■ ASSIGNMENT:
Reproduce the records without their pictures, keeping every word as it is.

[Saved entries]
────
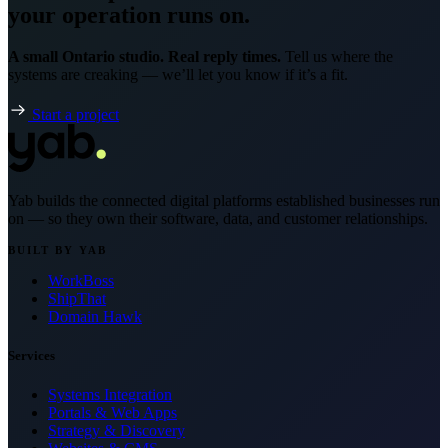
your operation runs on.
A small Ontario studio. Real reply times.
Tell us where the
systems are creaking — we’ll let you know if it’s a fit.
Start a project
Yab builds the connected digital platforms established businesses run
on — so they own their software, data, and customer relationships.
BUILT BY YAB
WorkBoss
ShipThat
Domain Hawk
Services
Systems Integration
Portals & Web Apps
Strategy & Discovery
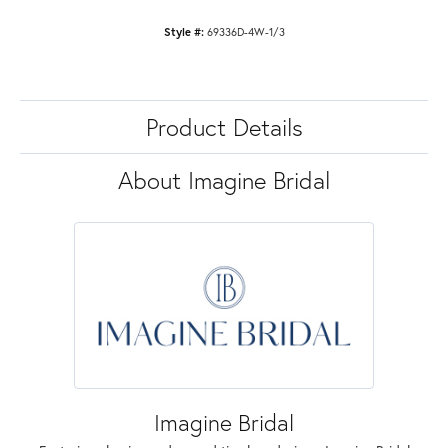
Style #:
69336D-4W-1/3
Product Details
About Imagine Bridal
Imagine Bridal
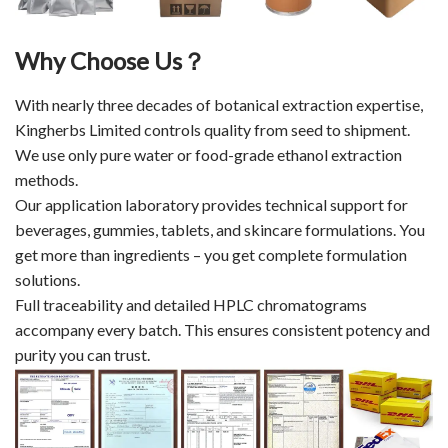
Why Choose Us？
With nearly three decades of botanical extraction expertise,
Kingherbs Limited controls quality from seed to shipment.
We use only pure water or food-grade ethanol extraction
methods.
Our application laboratory provides technical support for
beverages, gummies, tablets, and skincare formulations. You
get more than ingredients – you get complete formulation
solutions.
Full traceability and detailed HPLC chromatograms
accompany every batch. This ensures consistent potency and
purity you can trust.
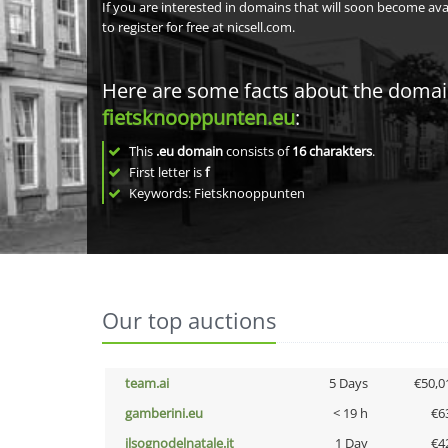
If you are interested in domains that will soon become av
to register for free at nicsell.com.
Here are some facts about the doma
fietsknooppunten.eu
:
This
.eu domain
consists of
16
charakters
.
First letter is
f
Keywords: Fietsknooppunten
Our top auctions
team.ai
5 Days
€50,0
gamberini.eu
< 19 h
€6
ilsognodelnatale.it
1 Day
€4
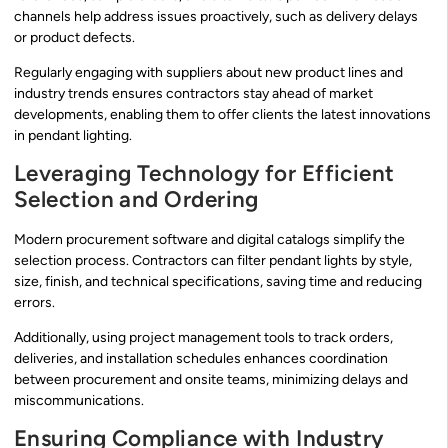
channels help address issues proactively, such as delivery delays
or product defects.
Regularly engaging with suppliers about new product lines and
industry trends ensures contractors stay ahead of market
developments, enabling them to offer clients the latest innovations
in pendant lighting.
Leveraging Technology for Efficient
Selection and Ordering
Modern procurement software and digital catalogs simplify the
selection process. Contractors can filter pendant lights by style,
size, finish, and technical specifications, saving time and reducing
errors.
Additionally, using project management tools to track orders,
deliveries, and installation schedules enhances coordination
between procurement and onsite teams, minimizing delays and
miscommunications.
Ensuring Compliance with Industry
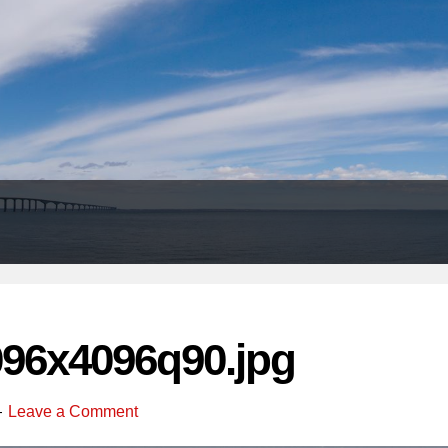
Header
Right
096x4096q90.jpg
Leave a Comment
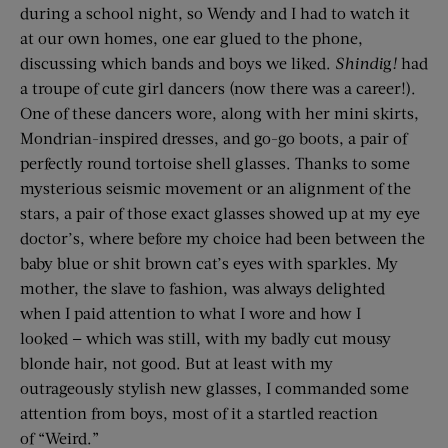
during a school night, so Wendy and I had to watch it
at our own homes, one ear glued to the phone,
discussing which bands and boys we liked.
Shindi
g
!
had
a troupe of cute girl dancers (now there was a career!).
One of these dancers wore, along with her mini skirts,
Mondrian-inspired dresses, and go-go boots, a pair of
perfectly round tortoise shell glasses. Thanks to some
mysterious seismic movement or an alignment of the
stars, a pair of those exact glasses showed up at my eye
doctor’s, where before my choice had been between the
baby blue or shit brown cat’s eyes with sparkles. My
mother, the slave to fashion, was always delighted
when I paid attention to what I wore and how I
looked — which was still, with my badly cut mousy
blonde hair, not good. But at least with my
outrageously stylish new glasses, I commanded some
attention from boys, most of it a startled reaction
of “Weird.”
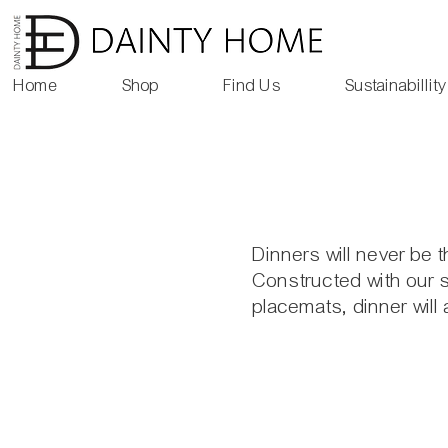
Home
Shop
Find Us
Sustainabillity
Dinners will never be 
Constructed with our s
placemats, dinner will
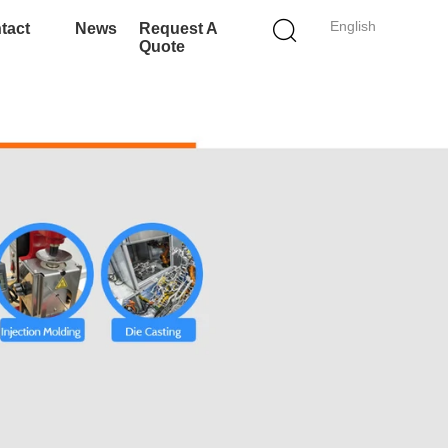
English
tact
News
Request A
Quote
────
■ EXERCISE SOLUTION:
your operation runs on.
A small Ontario studio. Real reply times.
Tell us where the
systems are creaking — we’ll let you know if it’s a fit.
Start a project
Yab builds the connected digital platforms established businesses run
on — so they own their software, data, and customer relationships.
BUILT BY YAB
WorkBoss
ShipThat
Domain Hawk
Services
Systems Integration
Portals & Web Apps
Strategy & Discovery
Style #:
69336D-4W-1/3
Product Details
About Imagine Bridal
Imagine Bridal
Why Choose Us？
With nearly three decades of botanical extraction expertise,
Kingherbs Limited controls quality from seed to shipment.
We use only pure water or food-grade ethanol extraction
methods.
Our application laboratory provides technical support for
beverages, gummies, tablets, and skincare formulations. You
get more than ingredients – you get complete formulation
solutions.
Full traceability and detailed HPLC chromatograms
accompany every batch. This ensures consistent potency and
purity you can trust.
If you are interested in domains that will soon become av
to register for free at nicsell.com.
Here are some facts about the doma
fietsknooppunten.eu
:
This
.eu domain
consists of
16
charakters
.
First letter is
f
Keywords: Fietsknooppunten
Our top auctions
team.ai
5 Days
€50,0
gamberini.eu
< 19 h
€6
ilsognodelnatale.it
1 Day
€4
channels help address issues proactively, such as delivery delays
or product defects.
Regularly engaging with suppliers about new product lines and
industry trends ensures contractors stay ahead of market
developments, enabling them to offer clients the latest innovations
in pendant lighting.
Leveraging Technology for Efficient
Selection and Ordering
Modern procurement software and digital catalogs simplify the
selection process. Contractors can filter pendant lights by style,
size, finish, and technical specifications, saving time and reducing
errors.
Additionally, using project management tools to track orders,
deliveries, and installation schedules enhances coordination
between procurement and onsite teams, minimizing delays and
miscommunications.
Ensuring Compliance with Industry
Header
Right
096x4096q90.jpg
Leave a Comment
during a school night, so Wendy and I had to watch it
at our own homes, one ear glued to the phone,
discussing which bands and boys we liked.
Shindi
g
!
had
a troupe of cute girl dancers (now there was a career!).
One of these dancers wore, along with her mini skirts,
Mondrian-inspired dresses, and go-go boots, a pair of
perfectly round tortoise shell glasses. Thanks to some
mysterious seismic movement or an alignment of the
stars, a pair of those exact glasses showed up at my eye
doctor’s, where before my choice had been between the
baby blue or shit brown cat’s eyes with sparkles. My
mother, the slave to fashion, was always delighted
when I paid attention to what I wore and how I
looked — which was still, with my badly cut mousy
blonde hair, not good. But at least with my
outrageously stylish new glasses, I commanded some
attention from boys, most of it a startled reaction
of “Weird.”
Home
Shop
Find Us
Sustainabillity
Dinners will never be 
Constructed with our s
placemats, dinner will
English
tact
News
Request A
Quote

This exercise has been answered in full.